Pera Müzesi sanatsevere Minas'ı tanıttı
Pera Müzesi, "Sıradışı Minas: Kütahya Çini ve Seramiklerinde Esin ve Yeniliğin Hikâyesi" sergisiyle sanatseverlere Kütahya çini geleneğinin gölgede kalmış önemli bir ustası olan Minas Avramidis'ın eserlerini tanıttı.
Pera Müzesi’nin “Ustaların İzinde” serisi kapsamında 28 Mayıs'ta ziyarete açılan "Sıradışı Minas: Kütahya Çini ve Seramiklerinde Esin ve Yeniliğin Hikâyesi" sergisinde müzenin Suna ve İnan Kıraç Vakfı Kütahya Çini ve Seramikleri Koleksiyonu’ndan derlenen eserler yer aldı.
ESERLER ÇOK İYİ KORUNMUŞ
1877 doğumlu Minas Avramidis, Osmanlı’nın son döneminde üretim yapmış, ancak ismi uzun yıllar boyunca sanat tarihinde sessizce var olmuş bir çini ustasıydı. Sanatçı, Pera Müzesi'nin sunumuyla eserleri izleyiciyle buluşturularak sessizliğini bozmuş oldu.
Serginin merkezinde yer alan “Hikâye-i Jönöviev” temalı çini tabaklar, yalnızca el işçiliğinin zarafetini değil, aynı zamanda dönemin sabır, sadakat, bağlılık değerlerini estetik bir dille sunuyor. Her motif, bir hikâye gibi işlenmiş, her renk geçişi bir duygu taşıyor. Öte yandan bu 37 eser sanatseverlerin karşısına ilk kez çıkıyor. Eserlerde deformasyon ve renk değişimlerine rastlamadım.
Avramidis’in en çarpıcı çalışmaları arasında yer alan 1910’lu yıllarda gerçekleştirdiği Genovefa Hikâyesi tasvirli seramik tabak serisi müzenin en çok dikkat çeken eserler arasında yer aldı. Bu eserler, sadece bir zanaatkârın ustalığını değil, aynı zamanda dönemin kültürel hafızasını da taşıyor.

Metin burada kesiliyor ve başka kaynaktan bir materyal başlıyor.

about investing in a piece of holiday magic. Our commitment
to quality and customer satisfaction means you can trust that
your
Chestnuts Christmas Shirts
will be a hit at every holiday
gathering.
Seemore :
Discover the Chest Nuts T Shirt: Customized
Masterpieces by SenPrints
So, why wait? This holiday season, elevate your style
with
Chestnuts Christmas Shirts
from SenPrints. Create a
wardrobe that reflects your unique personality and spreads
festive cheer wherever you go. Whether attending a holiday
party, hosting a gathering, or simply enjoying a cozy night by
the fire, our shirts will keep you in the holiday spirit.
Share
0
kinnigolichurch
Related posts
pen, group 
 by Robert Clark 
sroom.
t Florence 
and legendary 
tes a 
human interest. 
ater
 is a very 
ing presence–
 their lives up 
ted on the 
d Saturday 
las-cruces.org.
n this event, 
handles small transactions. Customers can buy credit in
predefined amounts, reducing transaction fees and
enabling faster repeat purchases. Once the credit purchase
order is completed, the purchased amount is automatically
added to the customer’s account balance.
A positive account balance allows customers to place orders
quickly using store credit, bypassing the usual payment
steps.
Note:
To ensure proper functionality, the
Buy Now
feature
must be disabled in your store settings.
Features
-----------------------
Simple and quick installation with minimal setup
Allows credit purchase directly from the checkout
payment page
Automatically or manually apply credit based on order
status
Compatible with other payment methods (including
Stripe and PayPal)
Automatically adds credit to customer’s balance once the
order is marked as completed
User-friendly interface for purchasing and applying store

MÜZENİN 20'İNCİ YAŞINDA 20'İNCİ YÜZYILIN USTALARI
Minas Avramidis’in eserleriyle birlikte aynı dönemde üretim yapan Hafız Mehmed Emin Efendi, Minasyan Kardeşler ve David Ohannesyan gibi isimlere ait örnekler de sergide yer alıyor. Böylece bu sergi, bireysel sanatçılardan yola çıkarak Kütahya’nın çok katmanlı çini kültürüne kapsamlı bir bakış sunuyor.

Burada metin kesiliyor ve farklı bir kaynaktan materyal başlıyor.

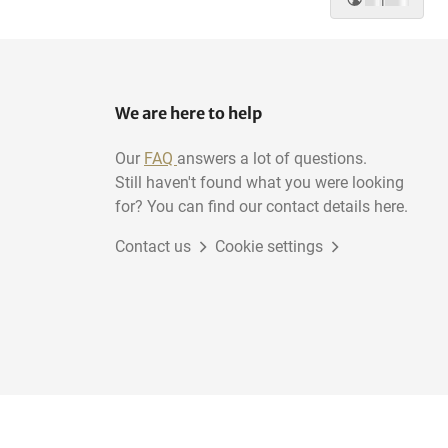
We are here to help
Our
FAQ
answers a lot of questions.
Still haven't found what you were looking
for? You can find our contact details here.
Contact us
Cookie settings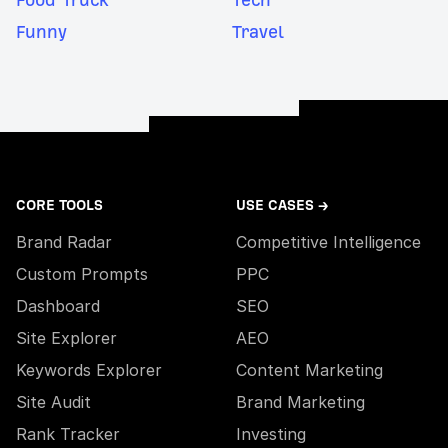
Funny
Travel
CORE TOOLS
USE CASES →
Brand Radar
Competitive Intelligence
Custom Prompts
PPC
Dashboard
SEO
Site Explorer
AEO
Keywords Explorer
Content Marketing
Site Audit
Brand Marketing
Rank Tracker
Investing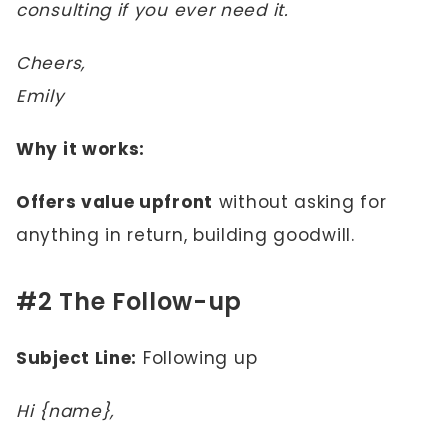
consulting if you ever need it.
Cheers,
Emily
Why it works:
Offers value upfront
without asking for
anything in return, building goodwill.
#2 The Follow-up
Subject Line:
Following up
Hi {name},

Pera Müzesi, bu sergiyle birlikte, sadece sanat tarihine değil, çok kültürlü Osmanlı toplumunun iz bırakan sessiz figürlerine de dikkat çekti. Kimi zaman bir tabakta, kimi zaman bir desenin kıvrımında saklanan o sessiz anlatılar, şimdi müze duvarlarında yankı buldu.
Bu sergi, bir ustayı anmanın ötesinde, bir hafızayı yeniden görünür kılmanın naif ama etkileyici bir örneğiydi.
Pera Müzesi’nin bu serisi, çiniye sadece süsleme sanatı olarak değil, bir anlatı biçimi olarak bakan herkese hitap ediyor. Avramidis’in eserleri, bize “usta”lığın sadece teknik maharet değil, zamanla konuşabilme yetisi olduğunu hatırlatıyor.
Pera Müzesi 20. kuruluş yılını sanatseverlerle beraber kutlamak için çok anlamlı bir sergi hazırlamış, tebrik ediyorum.
Pera Müzesi Salı’dan Cumartesi’ye 10.00-19.00, Pazar günleri 12.00-18.00 saatleri arasında gezilebilir. Cuma günleri “Uzun Cuma” kapsamında 18.00-22.00 arası tüm ziyaretçiler, Çarşamba günleri ise “Genç Çarşamba” kapsamında tüm öğrenciler müzeyi ücretsiz ziyaret edebilir.